What It Detects
pre-commit-glassworm flags Unicode characters that are invisible or visually deceptive and can be used in supply-chain attacks.
Detection categories
Variation Selectors (U+FE00–U+FE0F)
GlassWorm primary technique. These characters are typically invisible in code editors and can hide malicious logic by "attaching" to a visible character.
| Codepoint | Name |
|---|---|
| U+FE00 | VARIATION SELECTOR-1 |
| … | … |
| U+FE0F | VARIATION SELECTOR-16 |
Variation Selectors Supplement (U+E0100–U+E01EF)
Extended variation selectors; same risk as above.
Bidirectional control (Trojan Source)
CVE-2021-42574. These characters reverse or override the logical order of text, so code can appear to say one thing while executing another.
| Codepoint | Name |
|---|---|
| U+202A | LEFT-TO-RIGHT EMBEDDING (LRE) |
| U+202B | RIGHT-TO-LEFT EMBEDDING (RLE) |
| U+202C | POP DIRECTIONAL FORMATTING (PDF) |
| U+202D | LEFT-TO-RIGHT OVERRIDE (LRO) |
| U+202E | RIGHT-TO-LEFT OVERRIDE (RLO) |
| U+2066 | LEFT-TO-RIGHT ISOLATE (LRI) |
| U+2067 | RIGHT-TO-LEFT ISOLATE (RLI) |
| U+2068 | FIRST STRONG ISOLATE (FSI) |
| U+2069 | POP DIRECTIONAL ISOLATE (PDI) |
Zero-width and invisible
| Codepoint | Name |
|---|---|
| U+200B | ZERO WIDTH SPACE |
| U+200C | ZERO WIDTH NON-JOINER |
| U+200D | ZERO WIDTH JOINER |
| U+200E | LEFT-TO-RIGHT MARK |
| U+200F | RIGHT-TO-LEFT MARK |
| U+2060 | WORD JOINER |
| U+2061 | FUNCTION APPLICATION |
| U+2062 | INVISIBLE TIMES |
| U+2063 | INVISIBLE SEPARATOR |
| U+2064 | INVISIBLE PLUS |
| U+180E | MONGOLIAN VOWEL SEPARATOR |
BOM mid-file (U+FEFF)
The byte order mark (BOM) is valid at the start of a UTF-8 file and is not flagged at line 1, column 1. When it appears anywhere else in a file, it may indicate corruption or manipulation and is flagged.

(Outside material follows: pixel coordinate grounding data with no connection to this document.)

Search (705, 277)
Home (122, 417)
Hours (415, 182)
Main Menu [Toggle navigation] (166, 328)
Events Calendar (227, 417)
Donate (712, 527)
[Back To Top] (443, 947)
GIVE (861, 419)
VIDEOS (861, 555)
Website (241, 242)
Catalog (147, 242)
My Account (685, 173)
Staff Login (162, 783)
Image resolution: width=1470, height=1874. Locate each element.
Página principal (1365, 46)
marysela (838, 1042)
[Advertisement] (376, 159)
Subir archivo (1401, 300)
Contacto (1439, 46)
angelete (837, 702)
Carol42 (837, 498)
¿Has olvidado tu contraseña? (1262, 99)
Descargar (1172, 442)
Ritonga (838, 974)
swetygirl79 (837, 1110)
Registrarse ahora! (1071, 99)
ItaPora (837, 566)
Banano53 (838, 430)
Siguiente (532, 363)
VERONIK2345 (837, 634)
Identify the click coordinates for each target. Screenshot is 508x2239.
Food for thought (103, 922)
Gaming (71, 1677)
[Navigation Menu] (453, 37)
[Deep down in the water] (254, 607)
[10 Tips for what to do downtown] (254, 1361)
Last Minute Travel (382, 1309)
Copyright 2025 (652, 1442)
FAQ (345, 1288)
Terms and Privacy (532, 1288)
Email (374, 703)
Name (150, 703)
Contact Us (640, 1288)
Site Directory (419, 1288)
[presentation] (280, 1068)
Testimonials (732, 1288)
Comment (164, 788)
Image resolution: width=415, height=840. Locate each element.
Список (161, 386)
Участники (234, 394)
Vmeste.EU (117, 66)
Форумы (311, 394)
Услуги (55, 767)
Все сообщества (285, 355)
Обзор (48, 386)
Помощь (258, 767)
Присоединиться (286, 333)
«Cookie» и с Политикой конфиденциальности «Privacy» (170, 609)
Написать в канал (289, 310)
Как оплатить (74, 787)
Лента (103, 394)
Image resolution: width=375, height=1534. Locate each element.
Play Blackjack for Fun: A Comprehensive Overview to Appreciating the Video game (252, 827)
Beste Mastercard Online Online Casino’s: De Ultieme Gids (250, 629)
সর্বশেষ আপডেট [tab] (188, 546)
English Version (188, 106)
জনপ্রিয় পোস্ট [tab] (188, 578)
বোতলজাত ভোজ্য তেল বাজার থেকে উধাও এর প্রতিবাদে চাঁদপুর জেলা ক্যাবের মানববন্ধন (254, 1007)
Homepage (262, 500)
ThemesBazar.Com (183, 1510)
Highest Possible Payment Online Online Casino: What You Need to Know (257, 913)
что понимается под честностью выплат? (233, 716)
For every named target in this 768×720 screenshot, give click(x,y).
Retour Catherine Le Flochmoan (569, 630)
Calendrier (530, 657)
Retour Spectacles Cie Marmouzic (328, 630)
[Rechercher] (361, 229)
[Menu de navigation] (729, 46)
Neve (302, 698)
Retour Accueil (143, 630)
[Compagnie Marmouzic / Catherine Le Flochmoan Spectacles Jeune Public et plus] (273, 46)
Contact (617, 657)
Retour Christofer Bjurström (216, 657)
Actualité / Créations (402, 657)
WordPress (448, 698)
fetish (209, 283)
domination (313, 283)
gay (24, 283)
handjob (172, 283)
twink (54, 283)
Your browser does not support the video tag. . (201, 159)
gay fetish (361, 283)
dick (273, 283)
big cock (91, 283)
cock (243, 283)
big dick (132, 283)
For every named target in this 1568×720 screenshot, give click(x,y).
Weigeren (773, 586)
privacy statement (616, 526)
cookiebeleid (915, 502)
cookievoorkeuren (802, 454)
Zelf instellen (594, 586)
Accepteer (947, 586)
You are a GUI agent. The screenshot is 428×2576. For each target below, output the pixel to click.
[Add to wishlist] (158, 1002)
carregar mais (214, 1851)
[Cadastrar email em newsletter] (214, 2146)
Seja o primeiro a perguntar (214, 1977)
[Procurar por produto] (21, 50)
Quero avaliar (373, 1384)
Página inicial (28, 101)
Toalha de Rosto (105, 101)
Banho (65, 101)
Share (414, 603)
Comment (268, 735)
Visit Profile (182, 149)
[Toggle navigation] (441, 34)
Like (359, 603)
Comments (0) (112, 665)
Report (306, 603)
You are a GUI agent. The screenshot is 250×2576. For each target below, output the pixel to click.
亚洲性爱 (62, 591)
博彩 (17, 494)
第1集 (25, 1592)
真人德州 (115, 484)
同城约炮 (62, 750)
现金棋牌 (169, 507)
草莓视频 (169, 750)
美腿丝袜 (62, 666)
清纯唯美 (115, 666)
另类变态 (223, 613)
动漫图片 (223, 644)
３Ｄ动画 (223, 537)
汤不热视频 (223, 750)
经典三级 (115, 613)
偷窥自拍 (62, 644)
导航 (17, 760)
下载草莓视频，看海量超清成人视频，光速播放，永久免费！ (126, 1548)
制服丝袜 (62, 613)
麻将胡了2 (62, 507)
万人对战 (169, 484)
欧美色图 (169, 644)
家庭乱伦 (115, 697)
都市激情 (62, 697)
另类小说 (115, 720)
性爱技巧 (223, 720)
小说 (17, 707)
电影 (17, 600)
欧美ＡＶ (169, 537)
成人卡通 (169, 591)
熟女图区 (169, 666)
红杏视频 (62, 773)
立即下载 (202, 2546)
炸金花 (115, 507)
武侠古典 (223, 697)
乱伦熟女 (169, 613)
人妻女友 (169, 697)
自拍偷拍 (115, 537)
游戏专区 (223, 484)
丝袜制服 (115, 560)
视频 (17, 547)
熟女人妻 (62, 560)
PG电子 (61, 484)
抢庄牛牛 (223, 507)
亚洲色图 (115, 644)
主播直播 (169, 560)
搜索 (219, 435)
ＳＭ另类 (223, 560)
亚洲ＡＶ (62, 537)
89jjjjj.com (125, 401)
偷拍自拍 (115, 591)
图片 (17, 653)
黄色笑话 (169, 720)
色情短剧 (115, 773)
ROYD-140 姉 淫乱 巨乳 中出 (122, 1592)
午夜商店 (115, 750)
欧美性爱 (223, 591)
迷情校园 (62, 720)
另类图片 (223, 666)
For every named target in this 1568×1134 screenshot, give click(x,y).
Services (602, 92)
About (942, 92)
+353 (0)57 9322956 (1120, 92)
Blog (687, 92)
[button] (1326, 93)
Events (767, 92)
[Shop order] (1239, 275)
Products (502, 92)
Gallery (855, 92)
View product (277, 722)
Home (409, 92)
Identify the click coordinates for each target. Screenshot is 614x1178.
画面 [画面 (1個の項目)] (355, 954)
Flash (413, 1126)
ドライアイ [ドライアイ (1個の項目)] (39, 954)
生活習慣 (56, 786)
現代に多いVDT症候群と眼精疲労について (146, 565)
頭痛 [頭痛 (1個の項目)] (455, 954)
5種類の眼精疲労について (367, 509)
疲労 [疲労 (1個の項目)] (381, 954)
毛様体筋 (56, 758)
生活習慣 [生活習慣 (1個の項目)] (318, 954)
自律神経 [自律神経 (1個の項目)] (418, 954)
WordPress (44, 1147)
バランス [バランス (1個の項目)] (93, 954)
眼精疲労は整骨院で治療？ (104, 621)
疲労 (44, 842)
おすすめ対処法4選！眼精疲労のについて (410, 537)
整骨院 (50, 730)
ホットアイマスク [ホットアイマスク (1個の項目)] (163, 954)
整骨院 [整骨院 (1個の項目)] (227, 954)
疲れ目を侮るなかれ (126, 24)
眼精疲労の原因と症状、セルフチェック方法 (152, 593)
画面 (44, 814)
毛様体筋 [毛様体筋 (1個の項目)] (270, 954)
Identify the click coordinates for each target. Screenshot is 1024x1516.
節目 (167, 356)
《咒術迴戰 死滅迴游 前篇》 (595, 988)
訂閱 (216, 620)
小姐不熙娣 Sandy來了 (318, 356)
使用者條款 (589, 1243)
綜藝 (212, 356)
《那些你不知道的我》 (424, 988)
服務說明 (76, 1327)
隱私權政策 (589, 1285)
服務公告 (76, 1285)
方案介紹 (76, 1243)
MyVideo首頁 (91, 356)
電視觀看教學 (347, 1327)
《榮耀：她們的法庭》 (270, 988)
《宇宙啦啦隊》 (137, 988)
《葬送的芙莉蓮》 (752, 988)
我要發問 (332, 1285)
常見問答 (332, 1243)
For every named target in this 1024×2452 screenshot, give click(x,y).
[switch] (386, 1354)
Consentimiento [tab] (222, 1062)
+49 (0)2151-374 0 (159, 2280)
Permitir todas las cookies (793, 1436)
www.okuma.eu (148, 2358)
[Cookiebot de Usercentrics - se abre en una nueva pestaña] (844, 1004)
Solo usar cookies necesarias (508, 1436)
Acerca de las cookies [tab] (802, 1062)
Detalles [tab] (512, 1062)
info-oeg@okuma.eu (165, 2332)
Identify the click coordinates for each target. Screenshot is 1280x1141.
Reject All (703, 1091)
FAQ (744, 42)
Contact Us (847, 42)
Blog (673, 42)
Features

Replacement character (U+FFFD)
Used when decoding fails. Its presence in scanned content suggests unsafe or corrupted decoding.
Other Format characters (Cf)
Any character with unicodedata.category(c) == "Cf" not already covered above is flagged as a catch-all for invisible format characters.
Out of scope
The following are not detected (by design):
- Homoglyphs / confusables — e.g. Cyrillic
аvs Latina. Complex, many false positives in i18n. - Auto-fix — Dangerous characters require manual review per security guidance.
- Binary analysis — Only text files are scanned.
File types scanned
By default, the scanner runs on common source and config files:
.py, .js, .ts, .jsx, .tsx, .json, .yaml, .yml, .md, .txt, .sh, .bash, .html, .css, .xml, .toml, .ini, .cfg, .env*
Binary files are skipped (UTF-8 decode failure or null bytes).
Customize via [tool.glassworm] include and exclude — see Configuration.